This won’t be anything particularly novel to you old hands at 3D printing, but I wanted to demonstrate to others just how useful that open source tools and 3D printing can be, even for non-geeky tasks such as home improvement.
I have briefly mentioned on Twitter (but I don’t believe on this blog) that I’ve been working on a new ham shack/home office over the last 9 months. Shack 2.0 is now finished, save a bit of work in getting and setting up workbenches. Since this building is going to be my ham shack, I needed a way to to get antenna coax and other cabling in and out through the wall that was built-in right from the start. Based on a friend’s recommendation, I plan to purchase an entry panel that mounts on the exterior of the building around a 2 inch conduit. So as you can see below, I installed such a conduit before finishing the interior of Shack 2.0.
The interior of Shack 2.0 is fully finished with drywall, and I had to cut out a bit of a ragged opening for the conduit, leaving an ugly, unfinished transition.
As far as I’m aware, there’s no commercial bit of trim for finishing something like this, so I was able to make my own by firing up FreeCAD and designing a flange in about 15 minutes, and then printing it on my Ender 3.

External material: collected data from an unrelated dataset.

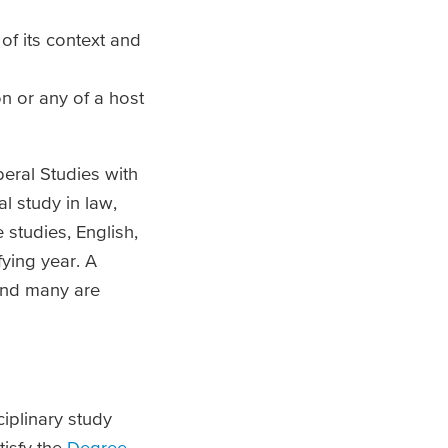
of its context and
on or any of a host
beral Studies with
l study in law,
 studies, English,
ying year. A
and many are
iplinary study
tisfy the
Degree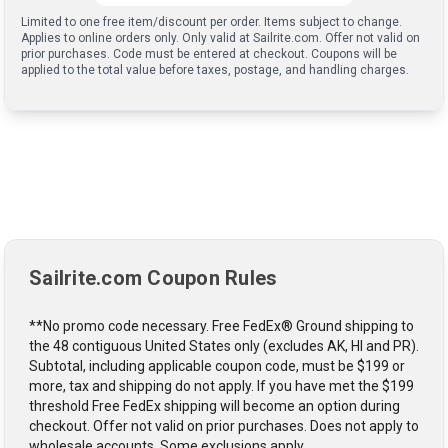
Limited to one free item/discount per order. Items subject to change.
Applies to online orders only. Only valid at Sailrite.com. Offer not valid on
prior purchases. Code must be entered at checkout. Coupons will be
applied to the total value before taxes, postage, and handling charges.
Sailrite.com Coupon Rules
**No promo code necessary. Free FedEx® Ground shipping to
the 48 contiguous United States only (excludes AK, HI and PR).
Subtotal, including applicable coupon code, must be $199 or
more, tax and shipping do not apply. If you have met the $199
threshold Free FedEx shipping will become an option during
checkout. Offer not valid on prior purchases. Does not apply to
wholesale accounts. Some exclusions apply.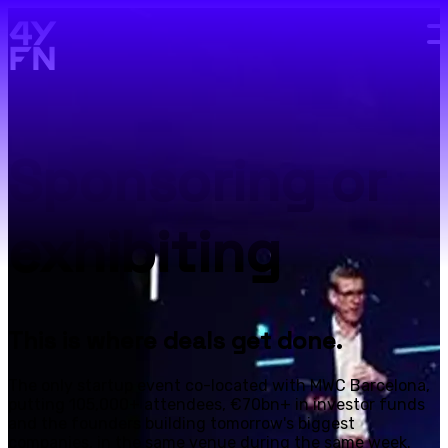
Skip to main content.
Sponsoring or
exhibiting
This is where deals get done.
The only startup event co-located with MWC Barcelona,
putting 105,000+ attendees, €70bn+ in investor funds
and the founders building tomorrow's biggest
companies, in the same venue during the same week.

The initial plan was to print the flange in gray PETG, but I didn’t quite trust myself to get it right the first time, so I did a trial run in PLA first. That came out nearly perfect, so I immediately reprinted in PETG. It only took about 3 hours for each print, so from start to finish, it only took the second half of the day to go from nothing to finished trim.
A couple of drywall anchors, and it was mounted to the wall neatly and securely, giving a nice finished look to the last bit of the shack that needed it.
Again, this is basic stuff, but it’s still pleasing to be able to close the idea-design-product loop so quickly, plus it gives me a chance to tease the new shack.
Once I get my workbenches, finish them, and install them, I’ll get some photos and create a post to show you what Shack 2.0 looks like. That will close the chapter on an exhausting yet exciting time, and mark the transition to putting full attention back into a couple of new Etherkit product launches coming soon.